São Paulo has a population of 24 million people. With a population that large, São Paulo is larger than 84 different countries. São Paulo is a very diverse city. The Catholic church conducts mass in 26 different languages. São Paulo is represented by over one million Spanish, one million Italian, one million Lebanese, six hundred thousand Japanese, one hundred thousand Jews, one hundred thousand German and many other races including Chinese and Indian. We hope to reach many different nationalities and send them back to their home land. We have the potential to reach the world by reaching São Paulo.
The giant traffic jams in Brazil’s largest city are so widespread and commonplace they regularly top 160 kilometers. In May 2008, a logging truck tipped over on one of the city’s already heaving major roads. The resulting tailback went back 292 km, setting a then record for the longest traffic jam ever. In 2013 they broke the record with a 309 km gridlock. As comparison the 2010 China trafic jam lasted longer but was only 110 km. Motorists in the city can spend up to four hours a day battling through traffic, and in the rush hour a tailback of merely 80 km is considered average.
The metropolitan area of some 20 million people has only about 45 miles (72 km) of mostly underground rail. São Paulo has some of the world’s worst traffic jams, with commuters sometimes needing three hours to travel about nine miles (14 km) across Brazil’s biggest city and financial capital.
The São Paulo Metro has 74.3 km of underground railway systems, with 5 lines in operation and 64 stations, while the railway system consists of 260.7 km from the (CPTM) railways. Both CPTM and the underground railway lines carry some 5.2 million people on an average weekday, and a few new underground lines to be constructed are expected to add another million people to the system within the next five years. The projects expected to expand São Paulo’s urban railway system from the current 322.2 km to more than 500 km on the next 10 years.

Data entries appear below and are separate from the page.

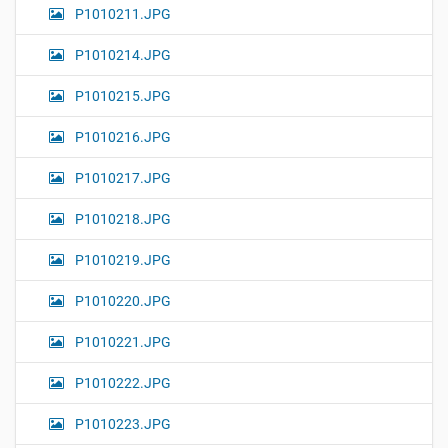
P1010211.JPG
P1010214.JPG
P1010215.JPG
P1010216.JPG
P1010217.JPG
P1010218.JPG
P1010219.JPG
P1010220.JPG
P1010221.JPG
P1010222.JPG
P1010223.JPG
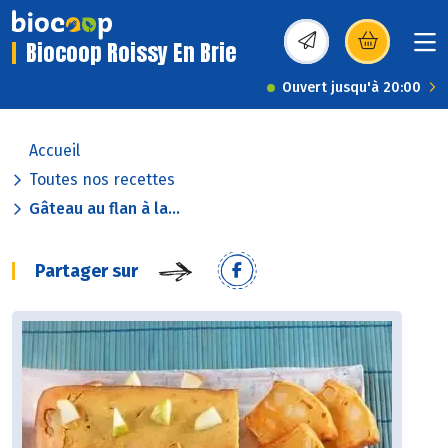
Biocoop Roissy En Brie
(s’ouvre dans une nou
Ouvert jusqu'à 20:00
Accueil
Toutes nos recettes
Gâteau au flan à la...
Partager sur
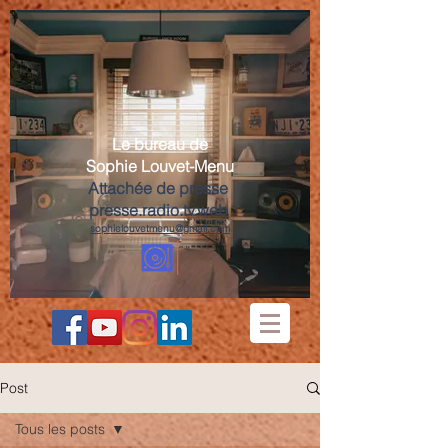
Le bureau de
Sophie Louvet-Menu
Attachée de presse
presse.radio.tv.web
sophielouvetmenu@gmail.com
Post
Tous les posts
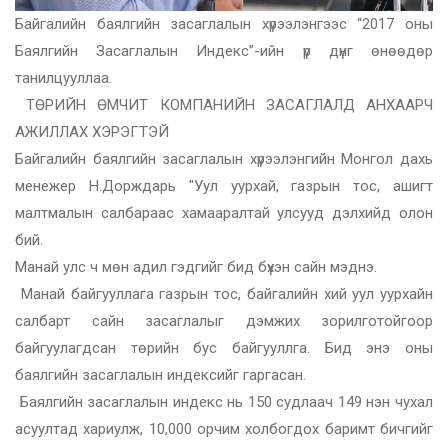
Байгалийн баялгийн засаглалын хүрээлэнгээс “2017 оны
Баялгийн Засаглалын Индекс”-ийн үр дүнг өнөөдөр
танилцууллаа.
ТӨРИЙН ӨМЧИТ КОМПАНИЙН ЗАСАГЛАЛД АНХААРЧ
АЖИЛЛАХ ХЭРЭГТЭЙ
Байгалийн баялгийн засаглалын хүрээлэнгийн Монгол дахь
менежер Н.Дорждарь "Уул уурхай, газрын тос, ашигт
малтмалын салбараас хамааралтай улсууд дэлхийд олон
бий.
Манай улс ч мөн адил гэдгийг бид бүхэн сайн мэднэ.
Манай байгууллага газрын тос, байгалийн хий уул уурхайн
салбарт сайн засаглалыг дэмжих зорилготойгоор
байгуулагдсан төрийн бус байгууллга. Бид энэ оны
баялгийн засаглалын индексийг гаргасан.
Баялгийн засаглалын индекс нь 150 судлаач 149 нэн чухал
асуултад хариулж, 10,000 орчим холбогдох баримт бичгийг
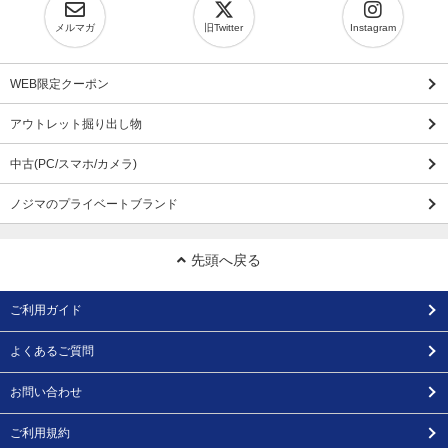
メルマガ
旧Twitter
Instagram
WEB限定クーポン
アウトレット掘り出し物
中古(PC/スマホ/カメラ)
ノジマのプライベートブランド
先頭へ戻る
ご利用ガイド
よくあるご質問
お問い合わせ
ご利用規約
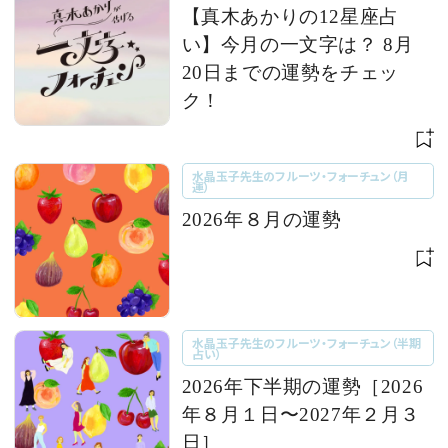
【真木あかりの12星座占
い】今月の一文字は？ 8月
20日までの運勢をチェッ
ク！
水晶玉子先生のフルーツ・フォーチュン（月
運）
2026年８月の運勢
水晶玉子先生のフルーツ・フォーチュン（半期
占い）
2026年下半期の運勢［2026
年８月１日〜2027年２月３
日］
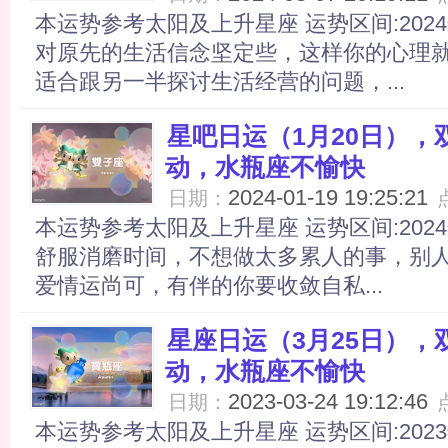
本运势参考太阳及上升星座 运势区间:202
对原先的生活信念坚定些，这样你的心理
适合跟另一半探讨生活经营的问题，...
星吧日运（1月20日）
动，水瓶座不愉快
2024-01-19 19:25:21
日期：
本运势参考太阳及上升星座 运势区间:2024
舒服消磨时间，不想做太多累人的事，别
爱情运尚可，有伴的你要收敛自私...
星座日运（3月25日）
动，水瓶座不愉快
2023-03-24 19:12:46
日期：
本运势参考太阳及上升星座 运势区间:2023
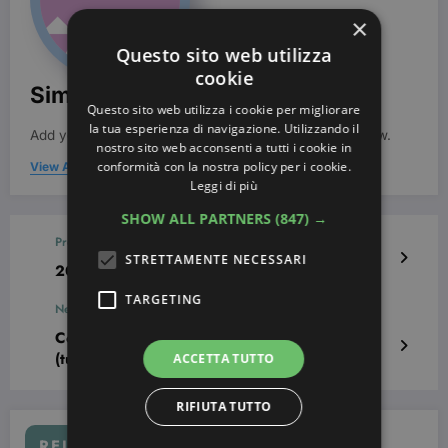
×
Questo sito web utilizza
cookie
Simona Bondi
Questo sito web utilizza i cookie per migliorare
la tua esperienza di navigazione. Utilizzando il
Add your Biographical Information.
Edit your Profile
now.
nostro sito web acconsenti a tutti i cookie in
conformità con la nostra policy per i cookie.
View All Posts
Leggi di più
SHOW ALL PARTNERS
(847) →
Previous post
STRETTAMENTE NECESSARI
20 Nail art effetto Nude da copiare
TARGETING
Next post
Come disegnare un cuore sulle unghie
(tutorial)
ACCETTA TUTTO
RIFIUTA TUTTO
RELATED POSTS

High above São Paulo’s choked streets, the rich cruise a new highway. As the economy booms, the number of helicopters in this vast city is soaring with around 500 in São Paulo City alone, way ahead of New York or Tokyo and 50% more than the whole UK. The helicopter boom has transformed Sao Paulo into a real-life, South American episode of The Jetsons, with a constant flow of helicopters jittering through the city’s skies, tiny spots ducking and diving as they make their way from helipad to helipad. Their are a minimum of 70,000 helicopter flights within central São Paulo each year.